### GIVEN DATA
=== Section Start ===
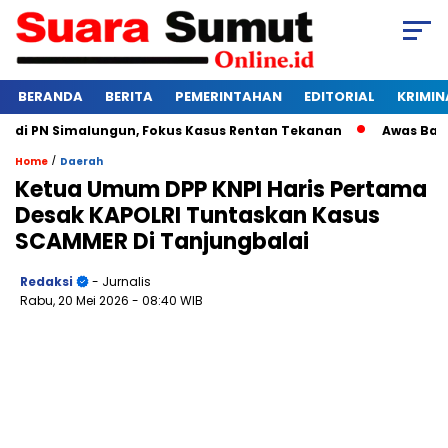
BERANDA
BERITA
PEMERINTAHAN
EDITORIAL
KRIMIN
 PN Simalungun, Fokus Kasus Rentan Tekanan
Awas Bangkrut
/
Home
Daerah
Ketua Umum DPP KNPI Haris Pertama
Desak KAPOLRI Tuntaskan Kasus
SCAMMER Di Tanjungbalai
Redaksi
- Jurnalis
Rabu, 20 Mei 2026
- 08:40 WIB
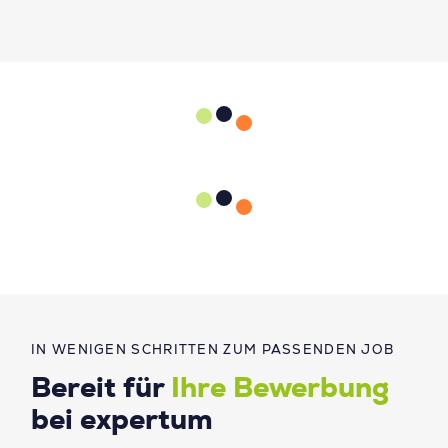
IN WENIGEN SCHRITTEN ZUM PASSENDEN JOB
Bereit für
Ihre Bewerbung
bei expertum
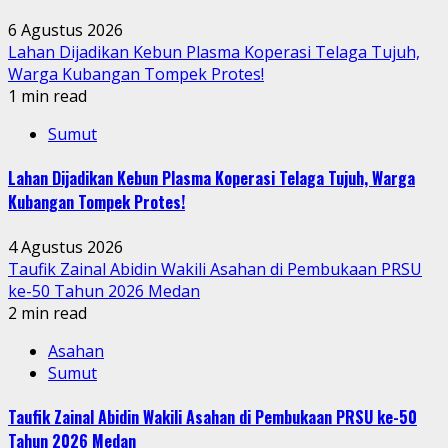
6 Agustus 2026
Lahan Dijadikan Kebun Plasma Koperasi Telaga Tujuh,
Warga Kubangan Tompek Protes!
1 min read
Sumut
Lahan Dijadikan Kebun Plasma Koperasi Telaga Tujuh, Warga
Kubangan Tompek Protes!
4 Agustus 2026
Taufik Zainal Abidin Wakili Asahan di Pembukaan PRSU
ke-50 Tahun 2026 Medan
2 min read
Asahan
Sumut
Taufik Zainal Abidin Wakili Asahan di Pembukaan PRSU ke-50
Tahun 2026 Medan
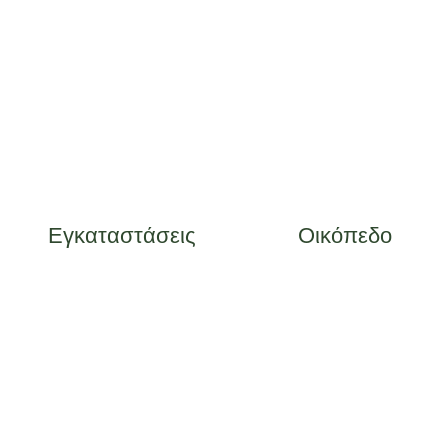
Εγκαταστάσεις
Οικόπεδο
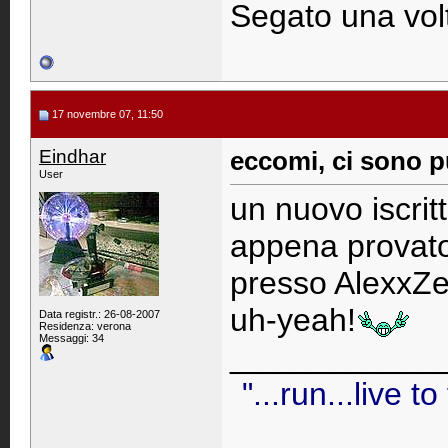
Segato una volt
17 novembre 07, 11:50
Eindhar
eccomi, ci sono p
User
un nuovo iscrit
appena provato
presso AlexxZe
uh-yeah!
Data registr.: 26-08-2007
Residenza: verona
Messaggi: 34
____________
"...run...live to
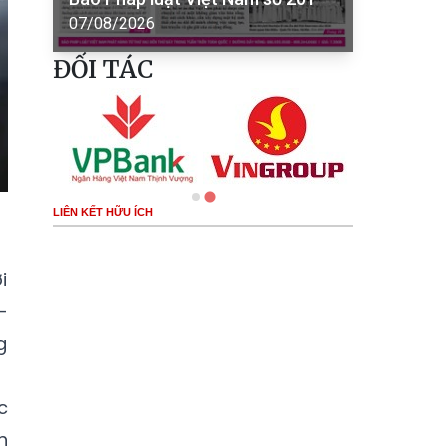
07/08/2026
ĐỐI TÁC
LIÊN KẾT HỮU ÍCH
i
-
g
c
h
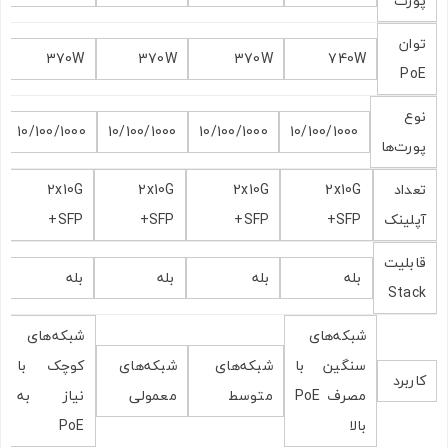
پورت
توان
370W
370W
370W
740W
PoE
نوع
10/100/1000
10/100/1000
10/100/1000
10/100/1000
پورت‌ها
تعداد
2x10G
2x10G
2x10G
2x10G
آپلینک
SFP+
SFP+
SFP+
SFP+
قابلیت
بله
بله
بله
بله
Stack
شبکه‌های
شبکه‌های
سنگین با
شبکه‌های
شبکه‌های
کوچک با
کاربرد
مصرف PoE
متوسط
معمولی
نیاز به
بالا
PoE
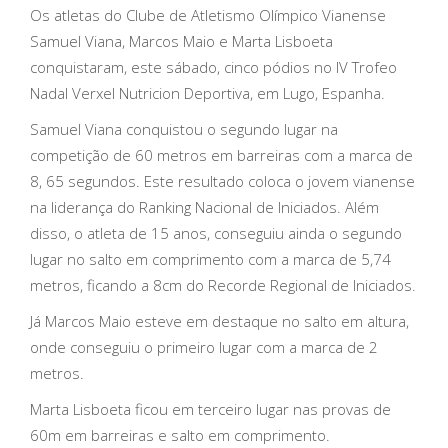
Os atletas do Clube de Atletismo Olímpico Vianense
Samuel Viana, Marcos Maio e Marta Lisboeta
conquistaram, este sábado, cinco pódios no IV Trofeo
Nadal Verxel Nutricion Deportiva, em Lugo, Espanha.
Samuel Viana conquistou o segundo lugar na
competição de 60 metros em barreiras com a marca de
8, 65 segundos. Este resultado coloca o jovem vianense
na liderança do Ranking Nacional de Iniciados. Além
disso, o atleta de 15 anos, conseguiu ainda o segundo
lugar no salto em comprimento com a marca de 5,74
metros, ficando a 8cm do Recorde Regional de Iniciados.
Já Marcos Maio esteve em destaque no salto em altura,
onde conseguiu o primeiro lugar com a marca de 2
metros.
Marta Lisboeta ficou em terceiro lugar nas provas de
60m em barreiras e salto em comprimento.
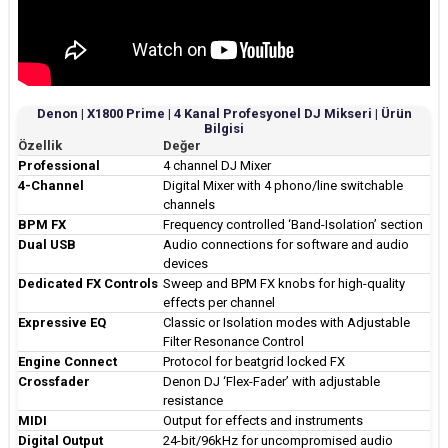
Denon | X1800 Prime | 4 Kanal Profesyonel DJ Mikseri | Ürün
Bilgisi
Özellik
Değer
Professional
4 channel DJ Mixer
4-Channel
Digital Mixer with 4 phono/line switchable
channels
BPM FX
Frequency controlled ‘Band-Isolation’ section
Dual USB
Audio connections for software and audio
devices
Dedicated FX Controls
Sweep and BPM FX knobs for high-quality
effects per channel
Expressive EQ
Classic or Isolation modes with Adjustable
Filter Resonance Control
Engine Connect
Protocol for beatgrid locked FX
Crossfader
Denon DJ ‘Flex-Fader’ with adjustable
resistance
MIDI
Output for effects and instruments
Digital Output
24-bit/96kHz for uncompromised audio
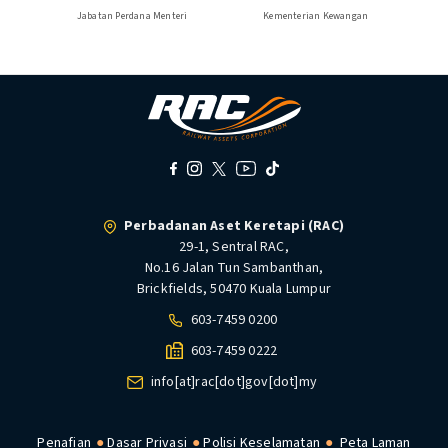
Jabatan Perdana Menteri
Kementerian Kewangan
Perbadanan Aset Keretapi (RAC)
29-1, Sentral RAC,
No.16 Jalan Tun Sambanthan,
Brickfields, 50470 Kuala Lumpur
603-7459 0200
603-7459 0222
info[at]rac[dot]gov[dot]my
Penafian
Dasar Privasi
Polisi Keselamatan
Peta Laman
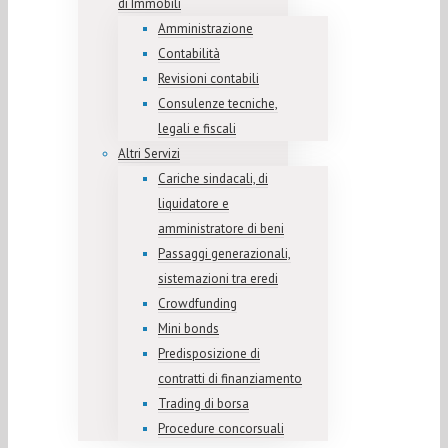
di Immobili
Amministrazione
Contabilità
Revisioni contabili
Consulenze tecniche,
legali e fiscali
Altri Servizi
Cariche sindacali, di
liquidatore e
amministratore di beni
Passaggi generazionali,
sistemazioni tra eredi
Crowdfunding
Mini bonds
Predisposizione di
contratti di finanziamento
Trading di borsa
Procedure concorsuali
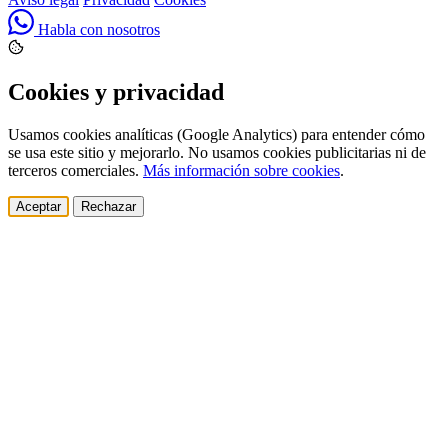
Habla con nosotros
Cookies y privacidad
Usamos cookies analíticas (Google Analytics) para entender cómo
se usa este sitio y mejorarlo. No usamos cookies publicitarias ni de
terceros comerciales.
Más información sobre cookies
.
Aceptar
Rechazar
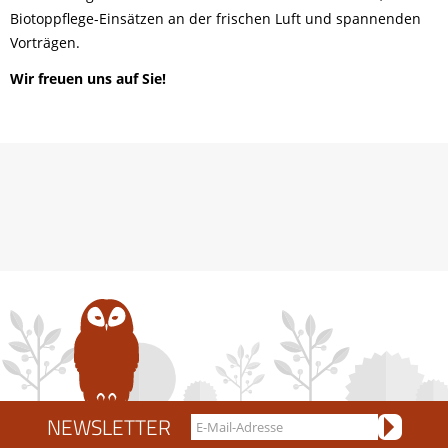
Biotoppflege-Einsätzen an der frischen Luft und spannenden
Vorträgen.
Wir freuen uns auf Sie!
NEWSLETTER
=== Section End ===
### EXERCISE
Restate the records in full and word for word, but keep the pictures out.

### RESULT
BERANDA
BERITA
PEMERINTAHAN
EDITORIAL
KRIMIN
 PN Simalungun, Fokus Kasus Rentan Tekanan
Awas Bangkrut
/
Home
Daerah
Ketua Umum DPP KNPI Haris Pertama
Desak KAPOLRI Tuntaskan Kasus
SCAMMER Di Tanjungbalai
Redaksi
- Jurnalis
Rabu, 20 Mei 2026
- 08:40 WIB
IN WENIGEN SCHRITTEN ZUM PASSENDEN JOB
Bereit für
Ihre Bewerbung
bei expertum
6 Agustus 2026
Lahan Dijadikan Kebun Plasma Koperasi Telaga Tujuh,
Warga Kubangan Tompek Protes!
1 min read
Sumut
Lahan Dijadikan Kebun Plasma Koperasi Telaga Tujuh, Warga
Kubangan Tompek Protes!
4 Agustus 2026
Taufik Zainal Abidin Wakili Asahan di Pembukaan PRSU
ke-50 Tahun 2026 Medan
2 min read
Asahan
Sumut
Taufik Zainal Abidin Wakili Asahan di Pembukaan PRSU ke-50
Tahun 2026 Medan
Εγκαταστάσεις
Οικόπεδο
Segato una volt
17 novembre 07, 11:50
Eindhar
eccomi, ci sono p
User
un nuovo iscrit
appena provato
presso AlexxZe
uh-yeah!
Data registr.: 26-08-2007
Residenza: verona
Messaggi: 34
____________
"...run...live to
07/08/2026
ĐỐI TÁC
LIÊN KẾT HỮU ÍCH
i
-
g
c
h
پورت
توان
370W
370W
370W
740W
PoE
نوع
10/100/1000
10/100/1000
10/100/1000
10/100/1000
پورت‌ها
تعداد
2x10G
2x10G
2x10G
2x10G
آپلینک
SFP+
SFP+
SFP+
SFP+
قابلیت
بله
بله
بله
بله
Stack
شبکه‌های
شبکه‌های
سنگین با
شبکه‌های
شبکه‌های
کوچک با
کاربرد
مصرف PoE
متوسط
معمولی
نیاز به
بالا
PoE
Os atletas do Clube de Atletismo Olímpico Vianense
Samuel Viana, Marcos Maio e Marta Lisboeta
conquistaram, este sábado, cinco pódios no IV Trofeo
Nadal Verxel Nutricion Deportiva, em Lugo, Espanha.
Samuel Viana conquistou o segundo lugar na
competição de 60 metros em barreiras com a marca de
8, 65 segundos. Este resultado coloca o jovem vianense
na liderança do Ranking Nacional de Iniciados. Além
disso, o atleta de 15 anos, conseguiu ainda o segundo
lugar no salto em comprimento com a marca de 5,74
metros, ficando a 8cm do Recorde Regional de Iniciados.
Já Marcos Maio esteve em destaque no salto em altura,
onde conseguiu o primeiro lugar com a marca de 2
metros.
Marta Lisboeta ficou em terceiro lugar nas provas de
60m em barreiras e salto em comprimento.
Denon | X1800 Prime | 4 Kanal Profesyonel DJ Mikseri | Ürün
Bilgisi
Özellik
Değer
Professional
4 channel DJ Mixer
4-Channel
Digital Mixer with 4 phono/line switchable
channels
BPM FX
Frequency controlled ‘Band-Isolation’ section
Dual USB
Audio connections for software and audio
devices
Dedicated FX Controls
Sweep and BPM FX knobs for high-quality
effects per channel
Expressive EQ
Classic or Isolation modes with Adjustable
Filter Resonance Control
Engine Connect
Protocol for beatgrid locked FX
Crossfader
Denon DJ ‘Flex-Fader’ with adjustable
resistance
MIDI
Output for effects and instruments
Digital Output
24-bit/96kHz for uncompromised audio
Jabatan Perdana Menteri
Kementerian Kewangan
Perbadanan Aset Keretapi (RAC)
29-1, Sentral RAC,
No.16 Jalan Tun Sambanthan,
Brickfields, 50470 Kuala Lumpur
603-7459 0200
603-7459 0222
info[at]rac[dot]gov[dot]my
Penafian
Dasar Privasi
Polisi Keselamatan
Peta Laman
di Immobili
Amministrazione
Contabilità
Revisioni contabili
Consulenze tecniche,
legali e fiscali
Altri Servizi
Cariche sindacali, di
liquidatore e
amministratore di beni
Passaggi generazionali,
sistemazioni tra eredi
Crowdfunding
Mini bonds
Predisposizione di
contratti di finanziamento
Trading di borsa
Procedure concorsuali
Habla con nosotros
Cookies y privacidad
Usamos cookies analíticas (Google Analytics) para entender cómo
se usa este sitio y mejorarlo. No usamos cookies publicitarias ni de
terceros comerciales.
Más información sobre cookies
.
Aceptar
Rechazar
Biotoppflege-Einsätzen an der frischen Luft und spannenden
Vorträgen.
Wir freuen uns auf Sie!
NEWSLETTER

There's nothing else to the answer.